CHAPTER 15

“I don’t know whether you expected me this morning or not, Dr. Smith. Miss Olive says it was firmly understood that I wanted a job and you’d given me one. I’ll be glad to go home in case she’s wrong.”

It was the second time Jonas Smith had opened the front door to find Elizabeth Darrell on his steps. If he had been staggered the first time, when she came for a sleeping tablet for her younger sister, he was, this time, five minutes to nine o’clock Monday morning, more than staggered. He was reduced to a lump of inarticulate red-faced clay. She stood there cool and poised, her gold hair drawn in an efficient-looking bun at the back of her head, her crisp grey-and-white striped cotton dress precisely what the well-dressed office assistant should wear. The only thing that was missing was a smile to indicate that the intra-office relationship between doctor and assistant, employer and employee, would be on a reasonably cordial and friendly level. While he couldn’t exactly blame her, he didn’t know any way of explaining the episode of Miss Van Holt the night before, especially as the cook his sisters had got him was busily dusting the reception room at that moment, and more especially as he had a pretty definite idea Elizabeth Darrell was not at all interested, in who he kissed or why. And why she was there was confusing enough to Jonas Smith. She couldn’t want a job that badly. But there she was.

He stepped aside from the door. “Come in,” he said. “I hoped you’d show up, but I wasn’t sure on account of your grandfather. How is he this morning?”

“He’s fine. He’s up, but Wetherby’s playing gin rummy with him, so I hope he’ll stay reasonably quiet. Miss Olive’s gone home, which ought to help, and Jenny’s gone to school.”

For a moment he wondered if she was there because she wanted an excuse to get out of the big house too, but it didn’t seem reasonable.

“In here, Miss Darrell,” he said.

“Good morning, Martha.” Elizabeth greeted the old colored woman, who stopped dusting promptly and looked at her with wide eyes.

“You ain’ sick, is you, Miss Elizabeth? I thought it was the Professor was sick.”

“No, I’m going to work here too, Martha.”

She put her bag on the small desk between the windows and looked at Jonas. “Now if you’ll explain how you want things done, Dr. Smith.”

“Well,” Jonas said, “I don’t guess we’ll be stampeded, exactly, this morning, Miss Darrell. In fact, I was going in to read the papers.”

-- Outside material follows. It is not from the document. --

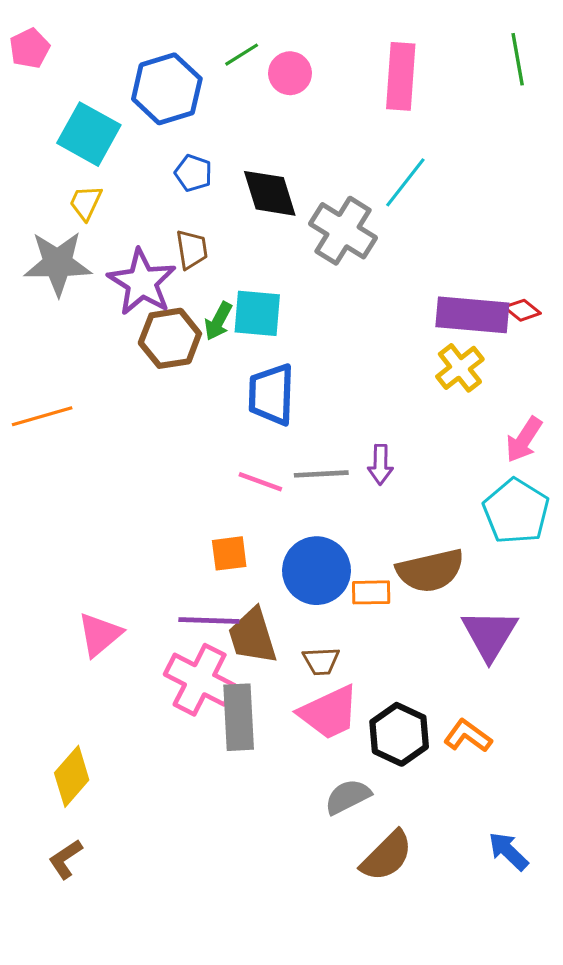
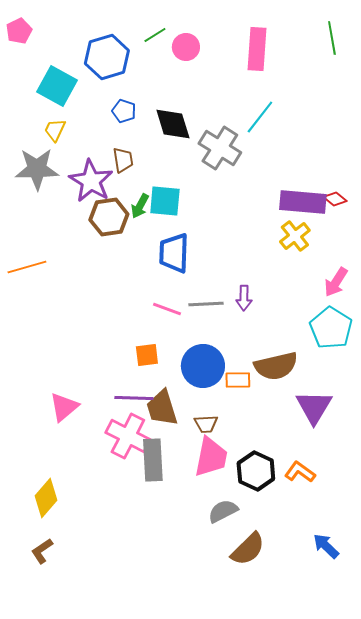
pink trapezoid: (329, 712) -> (211, 457), turned -54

“Then go ahead. I probably know as much about this end of it as you do anyway—I worked in Dr. Pardee’s office last summer. So why don’t I just see what’s here and what we need, and get Martha’s cleaning schedule settled so she’s through here by nine.”

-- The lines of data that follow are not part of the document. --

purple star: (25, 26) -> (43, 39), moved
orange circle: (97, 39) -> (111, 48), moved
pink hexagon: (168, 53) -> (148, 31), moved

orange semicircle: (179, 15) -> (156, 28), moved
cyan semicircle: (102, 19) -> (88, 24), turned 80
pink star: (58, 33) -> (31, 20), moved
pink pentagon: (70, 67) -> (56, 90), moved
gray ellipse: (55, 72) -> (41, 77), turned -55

“Swell,” Jonas said. As he sat down at his desk and opened the morning paper he listened to her low business-like voice coming through the closed door with a pleasantly radiating sensation of warmth and contentment all around him. He didn’t know why she was there, but she was there. That was enough. He grinned. Maybe she’d decided to put up a fight for her man. It didn’t hurt him to dream it, did it?

His face sobered abruptly as he turned to the back page of the paper, “Prominent Baltimorean Questioned in Shore Murder of Brother.”

“Franklin Grymes, head of the Grymes Foundry and Construction Company, was being questioned last night in connection with the death of his brother Gordon Darcy, Hollywood publicity and public relations man, who was shot to death late Saturday night in a secluded shore retreat in Anne Arundel County near Annapolis.

“No explanation was given by the police. Interest was roused, however, when reporters learned that Mr. Grymes’s car was missing from the garage operated by the apartment house in which he lives. Mr. Grymes dined with his brother at the Annapolis Yacht Club and returned the car to the garage at approximately 10:30, when he is said to have retired for the night, leaving word he was not well and was to be called only if his brother, or his fiancée Miss Agatha Reed, prominent in Baltimore social circles, called him.

“George Browne, of the 1400 block East Eager Street, garage attendant, discovered the car was missing some time before midnight. As four cars have been stolen from the garage in recent weeks, he tried to call Mr. Grymes and failing notified the police. The matter was dropped when the car reappeared between 3:30 and 3:35 A.M. while Browne was absent picking up another car. It is understood Mr. Grymes has informed the Anne Arundel County Police that he returned to his apartment at 10:30 and did not leave it after that time.

“Special interest is attached to the case in the Baltimore area as Mr. Grymes is the fourth of that name in direct line from the Scotch-Irish indentured servant Isaiah Grymes, who established the foundry which has been a landmark in East Baltimore from 1785 until the present time. Its original form is now hardly recognizable, due to the enormous changes made before and during the War, when it became one of Baltimore’s outstanding industries under the leadership of the present Franklin Grymes, to whom it passed at the death of his uncle Franklin Grymes III, a colorful figure in Baltimore life of the last quarter century.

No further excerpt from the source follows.